Cerita Sahur dan Buka Puasa dari Lautan Lepas

Cerita Sahur dan Buka Puasa dari Lautan Lepas

Aldi Nur Fadillah - detikJabar
Selasa, 05 Apr 2022 18:00 WIB
Suasana di Pantai Katukaras.
Suasana di Pantai Katukaras. (Foto: Aldi Nur Fadillah/detikJabar)
Pangandaran -

Para nelayan di Pantai Batukaras, Desa Batukaras, Kecamatan Cijulang, Kabupaten Pangandaran tetap melaut seperti biasa saat Ramadan.

Tanpa mengenal Ramadan atau bukan, para nelayan bergelut di tengah gelombang ombak besar dan cuaca yang tak menentu.

"Kalau Ramadan biasanya berangkat pukul 16.00 WIB sore, sambil ngabuburit," kata Nanang Arifin salah seorang nelayan di Batukaras, kepada detikJabar. Selasa (5/4/2022).

SCROLL TO CONTINUE WITH CONTENT

Buka puasa pun harus dilakukan di laut lepas. Setiap waktu berbuka puasa tiba, Nanang kerap membuka rantang berisi bekal makanan dari istrinya. Sesuap demi sesuap makanan berusaha ia nikmati meski tak ada keluarga di sampingnya.

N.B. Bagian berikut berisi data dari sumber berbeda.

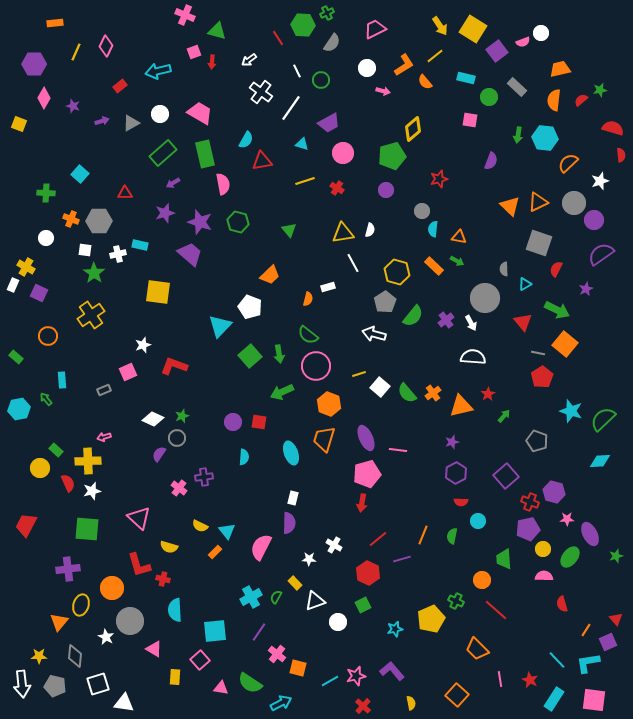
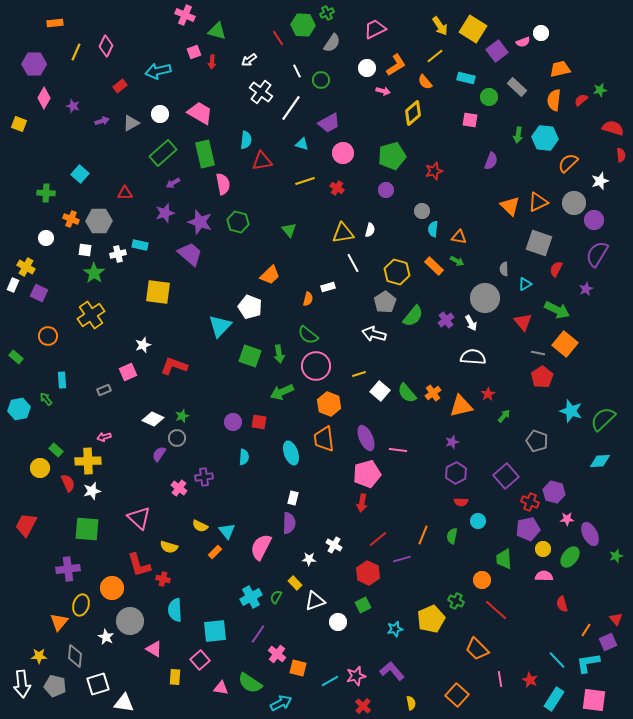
orange L-shape at (404, 65): moved 8 px left
yellow diamond at (413, 129): moved 16 px up
cyan semicircle at (246, 140): rotated 24 degrees counterclockwise
red star at (439, 179): moved 5 px left, 8 px up
purple semicircle at (601, 254): moved 4 px left; rotated 24 degrees counterclockwise
green square at (250, 356): rotated 30 degrees counterclockwise
white square at (380, 387): moved 4 px down
orange trapezoid at (324, 439): rotated 24 degrees counterclockwise
purple line at (259, 632): moved 1 px left, 2 px down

Nanang mengatakan, pergi melaut bukan hal mudah. Namun, hal ini tetap dilakukan demi menafkahi keluarga. Ia lalu bercerita soal kegiatan sahur di tengah laut. Sebab, ia biasanya baru selesai melaut menjelang azan subuh.

ADVERTISEMENT

"Ngelaut pulangnya subuh, sekitar jam 04.00 WIB, menjelang azan subuh," ucapnya.

Suasana di Pantai Katukaras.Suasana di Pantai Katukaras. (Foto: Aldi Nur Fadillah/detikJabar)

Tak ada suara pertempuran alat masak dan aneka bahan makanan seperti yang biasa terjadi di dapur. Tak ada bau masakan menusuk hidung yang menggugah selera. Yang ada hanya gelap berbalut penerangan seadanya.

Begitu suasana di tengah perairan Pangandaran yang kerap dirasakan Nanang, pria yang sudah puluhan tahun jadi nelayan. Buka puasa dan santap sahur di tengah laut sudah mewarnai hari-harinya setiap Ramadan.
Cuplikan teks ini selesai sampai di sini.